Walk into any public house in Ireland and it won't take you long to realize that Guinness is the most popular drink. Rows of tall glasses filled with that rich velvet-black liquid, generously topped with a creamy-white head, adds testimony to its unrivaled position. Though it is on sale in 120 other countries throughout the world, and is actually made in 31 of them, the correct place to drink a Guinness, as far as most Irish imbibers are concerned, is Ireland. Some reasons lending credence to this assumption include the softness of the water, the fact that it is Liffy water and only because Irish barmen have the art of "pulling" a good pint. The art includes "pulling" the pint in stages, thus allowing the creamy think head to form slowly. Arthur Guinness who founded the Brewery at St. James Gate in Dublin, bought a disused brewery in 1759 and started making traditional Irish ale. Shortly afterwards a new London- brewed drink made from roasted barley, appeared in Dublin. Arthur had a go at making this "porter", so called because of its popularity with the porters of Covent Garden (London) and Billingsgate, and by 1799 had switched all his production to porter.
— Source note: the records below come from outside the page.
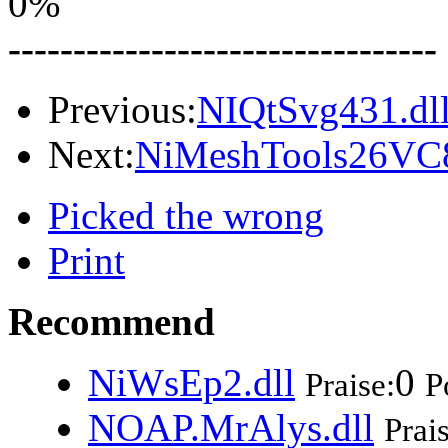
0%
---------------------------------
Previous:
NIQtSvg431.dl
Next:
NiMeshTools26VC8
Picked the wrong
Print
Recommend
NiWsEp2.dll
0
Praise:
P
NOAP.MrAlys.dll
Prai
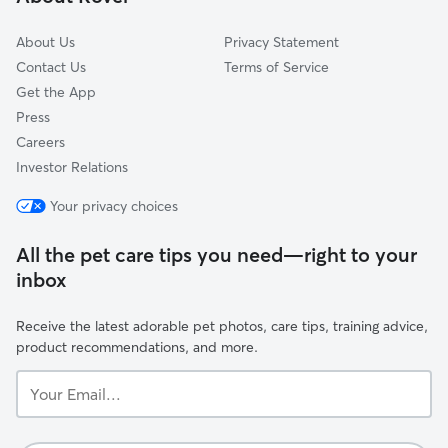
Flintstone, GA
About Us
Privacy Statement
Contact Us
Terms of Service
Get the App
Press
Careers
Investor Relations
Your privacy choices
All the pet care tips you need—right to your
inbox
Receive the latest adorable pet photos, care tips, training advice,
product recommendations, and more.
Your
Email...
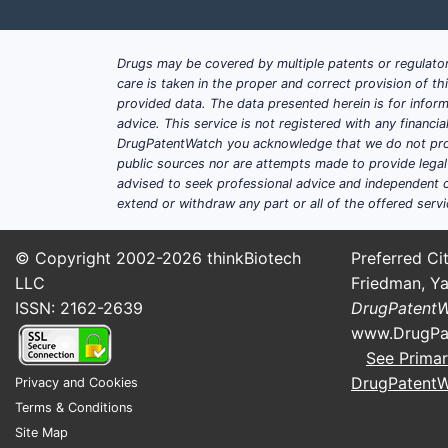
Antibiotics
35
Pediatric medications
25
Drugs may be covered by multiple patents or regulator
care is taken in the proper and correct provision of t
provided data. The data presented herein is for inform
Central Nervous System
15
advice. This service is not registered with any financ
DrugPatentWatch you acknowledge that we do not prov
Oncology
10
public sources nor are attempts made to provide legal o
advised to seek professional advice and independent c
extend or withdraw any part or all of the offered servi
How do market players po
© Copyright 2002-2026
thinkBiotech
Preferred Cit
Established pharmaceutical companies 
LLC
Friedman, Ya
ISSN: 2162-2639
DrugPatent
Product innovation
: Developing 
www.DrugPa
Regulatory engagement
: Stream
See Primar
Market expansion
: Penetrating 
DrugPatent
Privacy and Cookies
Contract manufacturing
: Outsou
Terms & Conditions
Site Map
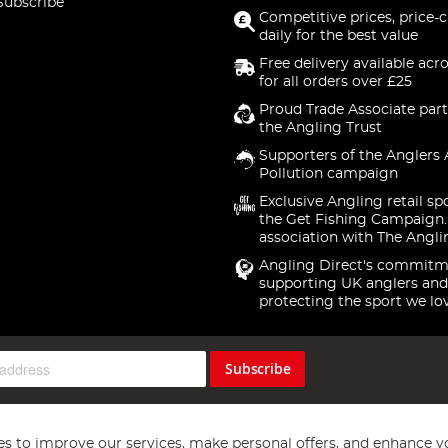
Subscribe
Competitive prices, price-
daily for the best value
Free delivery available acr
for all orders over £25
Proud Trade Associate part
the Angling Trust
Supporters of the Anglers 
Pollution campaign
Exclusive Angling retail sp
the Get Fishing Campaign.
association with The Angli
Angling Direct's commitm
supporting UK anglers and
protecting the sport we lo
Subscribe
s to improve our services, make personal offers, and enhance y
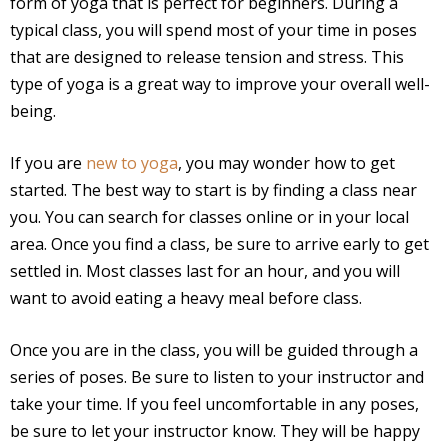
form of yoga that is perfect for beginners. During a
typical class, you will spend most of your time in poses
that are designed to release tension and stress. This
type of yoga is a great way to improve your overall well-
being.
If you are
new to yoga
, you may wonder how to get
started. The best way to start is by finding a class near
you. You can search for classes online or in your local
area. Once you find a class, be sure to arrive early to get
settled in. Most classes last for an hour, and you will
want to avoid eating a heavy meal before class.
Once you are in the class, you will be guided through a
series of poses. Be sure to listen to your instructor and
take your time. If you feel uncomfortable in any poses,
be sure to let your instructor know. They will be happy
The first export shipment, bound for Britain, left the brewery in 1769 and by the 1820s Guinness was being drunk across the world.
The brewery can produce some 2.5 million pints of Guinness per day, with the aid of modern technology. But it still uses the same strain of yeast pioneered by Arthur Guinness. And the basic brewing process-involving roasted Irish-grown barley, which gives it the characteristic dark color, soft pure water, hops and yeast, has not been altered.
Since its creation, Guinness has promoted its wholesale image, which was summed up in the "Guinness is good for you" campaign, launched in 1929. Its benefits were praised by one of Wellington's officers, wounded at Waterloo, who wrote in his diary that Guinness had "contributed more than anything else to my recovery". By the mid-19th century, Guinness was being recommended to nursing mothers.